::: Supplied material :::

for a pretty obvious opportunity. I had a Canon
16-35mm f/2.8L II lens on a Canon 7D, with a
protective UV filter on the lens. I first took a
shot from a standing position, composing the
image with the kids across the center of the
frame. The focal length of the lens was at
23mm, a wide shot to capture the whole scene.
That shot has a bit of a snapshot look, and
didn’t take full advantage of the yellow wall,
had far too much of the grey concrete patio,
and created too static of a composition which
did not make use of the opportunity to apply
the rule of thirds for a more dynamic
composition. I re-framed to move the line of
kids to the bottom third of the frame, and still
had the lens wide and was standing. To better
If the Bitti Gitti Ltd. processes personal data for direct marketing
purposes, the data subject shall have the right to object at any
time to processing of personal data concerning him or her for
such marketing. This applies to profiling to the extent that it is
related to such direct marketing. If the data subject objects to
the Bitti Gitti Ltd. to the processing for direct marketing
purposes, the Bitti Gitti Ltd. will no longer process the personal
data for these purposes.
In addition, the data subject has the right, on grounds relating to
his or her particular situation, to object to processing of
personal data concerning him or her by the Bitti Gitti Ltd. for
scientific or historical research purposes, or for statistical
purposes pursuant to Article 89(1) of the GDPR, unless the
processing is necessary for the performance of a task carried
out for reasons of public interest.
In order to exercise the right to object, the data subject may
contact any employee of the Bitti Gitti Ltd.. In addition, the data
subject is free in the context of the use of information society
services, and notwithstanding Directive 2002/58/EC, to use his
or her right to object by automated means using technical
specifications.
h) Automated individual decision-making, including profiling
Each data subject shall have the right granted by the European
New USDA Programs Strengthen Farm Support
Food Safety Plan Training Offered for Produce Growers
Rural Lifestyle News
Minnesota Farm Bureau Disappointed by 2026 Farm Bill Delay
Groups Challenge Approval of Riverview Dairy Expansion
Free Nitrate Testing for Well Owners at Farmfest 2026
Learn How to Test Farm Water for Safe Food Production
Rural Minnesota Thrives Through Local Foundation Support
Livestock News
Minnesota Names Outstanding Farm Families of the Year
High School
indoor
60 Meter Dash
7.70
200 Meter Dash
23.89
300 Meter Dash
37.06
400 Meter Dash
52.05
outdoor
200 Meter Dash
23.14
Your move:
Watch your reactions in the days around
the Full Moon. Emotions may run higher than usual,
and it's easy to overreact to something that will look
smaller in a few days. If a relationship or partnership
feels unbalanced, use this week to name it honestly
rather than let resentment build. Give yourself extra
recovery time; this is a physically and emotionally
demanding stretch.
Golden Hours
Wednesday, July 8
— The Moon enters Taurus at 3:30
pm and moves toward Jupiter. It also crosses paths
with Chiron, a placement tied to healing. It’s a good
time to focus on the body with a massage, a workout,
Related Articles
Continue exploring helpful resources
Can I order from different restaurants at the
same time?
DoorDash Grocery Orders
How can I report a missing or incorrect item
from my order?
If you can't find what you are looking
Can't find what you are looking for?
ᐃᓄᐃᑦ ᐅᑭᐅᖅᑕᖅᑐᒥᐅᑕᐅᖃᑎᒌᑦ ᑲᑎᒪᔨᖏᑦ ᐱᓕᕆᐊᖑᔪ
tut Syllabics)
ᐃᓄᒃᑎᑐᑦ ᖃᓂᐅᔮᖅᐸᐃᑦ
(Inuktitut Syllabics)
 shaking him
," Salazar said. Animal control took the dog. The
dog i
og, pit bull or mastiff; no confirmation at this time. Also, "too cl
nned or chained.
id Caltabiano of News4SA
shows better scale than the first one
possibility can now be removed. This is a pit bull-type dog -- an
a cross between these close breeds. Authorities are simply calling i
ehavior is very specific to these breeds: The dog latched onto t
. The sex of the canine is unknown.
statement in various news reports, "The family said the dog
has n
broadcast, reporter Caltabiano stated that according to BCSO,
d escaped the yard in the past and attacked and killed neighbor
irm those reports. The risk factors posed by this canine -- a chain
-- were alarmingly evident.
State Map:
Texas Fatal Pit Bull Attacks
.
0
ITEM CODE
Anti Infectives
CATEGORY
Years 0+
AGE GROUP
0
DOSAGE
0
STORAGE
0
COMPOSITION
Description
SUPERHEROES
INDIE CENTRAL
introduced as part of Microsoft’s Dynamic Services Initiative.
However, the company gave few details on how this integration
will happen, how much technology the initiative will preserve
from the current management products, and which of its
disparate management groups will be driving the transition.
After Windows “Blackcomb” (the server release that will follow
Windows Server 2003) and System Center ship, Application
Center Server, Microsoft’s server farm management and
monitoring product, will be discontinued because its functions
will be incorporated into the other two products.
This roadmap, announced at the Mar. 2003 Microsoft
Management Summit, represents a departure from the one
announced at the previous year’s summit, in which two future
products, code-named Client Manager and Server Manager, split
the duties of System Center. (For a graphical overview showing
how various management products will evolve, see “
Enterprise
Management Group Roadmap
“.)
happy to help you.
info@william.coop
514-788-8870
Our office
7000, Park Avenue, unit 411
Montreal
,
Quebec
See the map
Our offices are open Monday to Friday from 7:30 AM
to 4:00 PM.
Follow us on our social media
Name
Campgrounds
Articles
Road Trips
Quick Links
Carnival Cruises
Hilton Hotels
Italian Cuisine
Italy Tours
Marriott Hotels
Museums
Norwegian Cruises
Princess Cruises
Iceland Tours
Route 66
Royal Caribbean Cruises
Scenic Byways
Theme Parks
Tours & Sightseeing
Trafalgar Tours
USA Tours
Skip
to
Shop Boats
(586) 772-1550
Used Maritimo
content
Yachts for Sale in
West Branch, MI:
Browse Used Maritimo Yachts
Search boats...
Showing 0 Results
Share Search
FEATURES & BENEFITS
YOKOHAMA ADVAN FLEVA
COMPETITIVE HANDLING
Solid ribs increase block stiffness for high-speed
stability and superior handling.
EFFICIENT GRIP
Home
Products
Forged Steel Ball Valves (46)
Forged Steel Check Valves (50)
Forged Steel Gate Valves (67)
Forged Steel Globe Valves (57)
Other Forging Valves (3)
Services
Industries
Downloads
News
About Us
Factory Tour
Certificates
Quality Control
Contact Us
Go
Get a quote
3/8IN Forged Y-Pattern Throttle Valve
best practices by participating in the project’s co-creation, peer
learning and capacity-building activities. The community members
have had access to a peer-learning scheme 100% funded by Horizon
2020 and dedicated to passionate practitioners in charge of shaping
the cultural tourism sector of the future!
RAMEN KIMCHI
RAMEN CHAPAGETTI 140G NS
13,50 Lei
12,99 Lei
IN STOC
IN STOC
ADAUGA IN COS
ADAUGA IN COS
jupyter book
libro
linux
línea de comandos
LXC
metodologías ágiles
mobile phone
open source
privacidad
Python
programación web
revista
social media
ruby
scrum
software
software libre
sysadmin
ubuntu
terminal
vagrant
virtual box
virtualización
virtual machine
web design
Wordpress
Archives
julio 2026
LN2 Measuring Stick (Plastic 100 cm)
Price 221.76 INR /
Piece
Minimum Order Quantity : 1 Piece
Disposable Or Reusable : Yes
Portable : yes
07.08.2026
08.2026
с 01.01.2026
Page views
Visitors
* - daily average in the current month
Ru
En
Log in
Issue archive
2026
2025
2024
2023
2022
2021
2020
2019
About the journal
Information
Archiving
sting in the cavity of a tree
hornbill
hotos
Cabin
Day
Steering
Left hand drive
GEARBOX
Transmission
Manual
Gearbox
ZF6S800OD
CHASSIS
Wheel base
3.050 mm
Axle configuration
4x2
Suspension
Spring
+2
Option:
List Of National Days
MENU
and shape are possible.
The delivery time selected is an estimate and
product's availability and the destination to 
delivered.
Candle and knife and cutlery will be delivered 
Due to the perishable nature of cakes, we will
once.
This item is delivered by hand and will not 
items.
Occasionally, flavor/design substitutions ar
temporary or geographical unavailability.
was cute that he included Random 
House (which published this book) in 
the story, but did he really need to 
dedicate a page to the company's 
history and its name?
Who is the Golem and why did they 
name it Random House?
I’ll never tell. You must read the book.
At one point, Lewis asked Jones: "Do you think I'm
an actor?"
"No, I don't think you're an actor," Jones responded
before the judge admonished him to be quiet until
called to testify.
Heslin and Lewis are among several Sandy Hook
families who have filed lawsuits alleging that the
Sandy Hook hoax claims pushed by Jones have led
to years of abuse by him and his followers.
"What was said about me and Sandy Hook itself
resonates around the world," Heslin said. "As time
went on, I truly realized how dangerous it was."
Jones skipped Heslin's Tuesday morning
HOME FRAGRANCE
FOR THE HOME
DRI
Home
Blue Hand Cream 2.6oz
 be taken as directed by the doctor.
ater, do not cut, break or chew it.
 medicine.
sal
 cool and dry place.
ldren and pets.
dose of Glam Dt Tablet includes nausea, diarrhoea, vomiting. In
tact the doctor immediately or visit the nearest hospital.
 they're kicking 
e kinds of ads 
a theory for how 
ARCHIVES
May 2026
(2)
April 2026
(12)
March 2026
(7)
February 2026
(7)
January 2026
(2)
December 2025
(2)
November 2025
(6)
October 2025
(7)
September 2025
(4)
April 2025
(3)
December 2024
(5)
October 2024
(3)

:::

Task »
Tell how many lines of the material above hold "have", answering with a bare number.

Written response »
5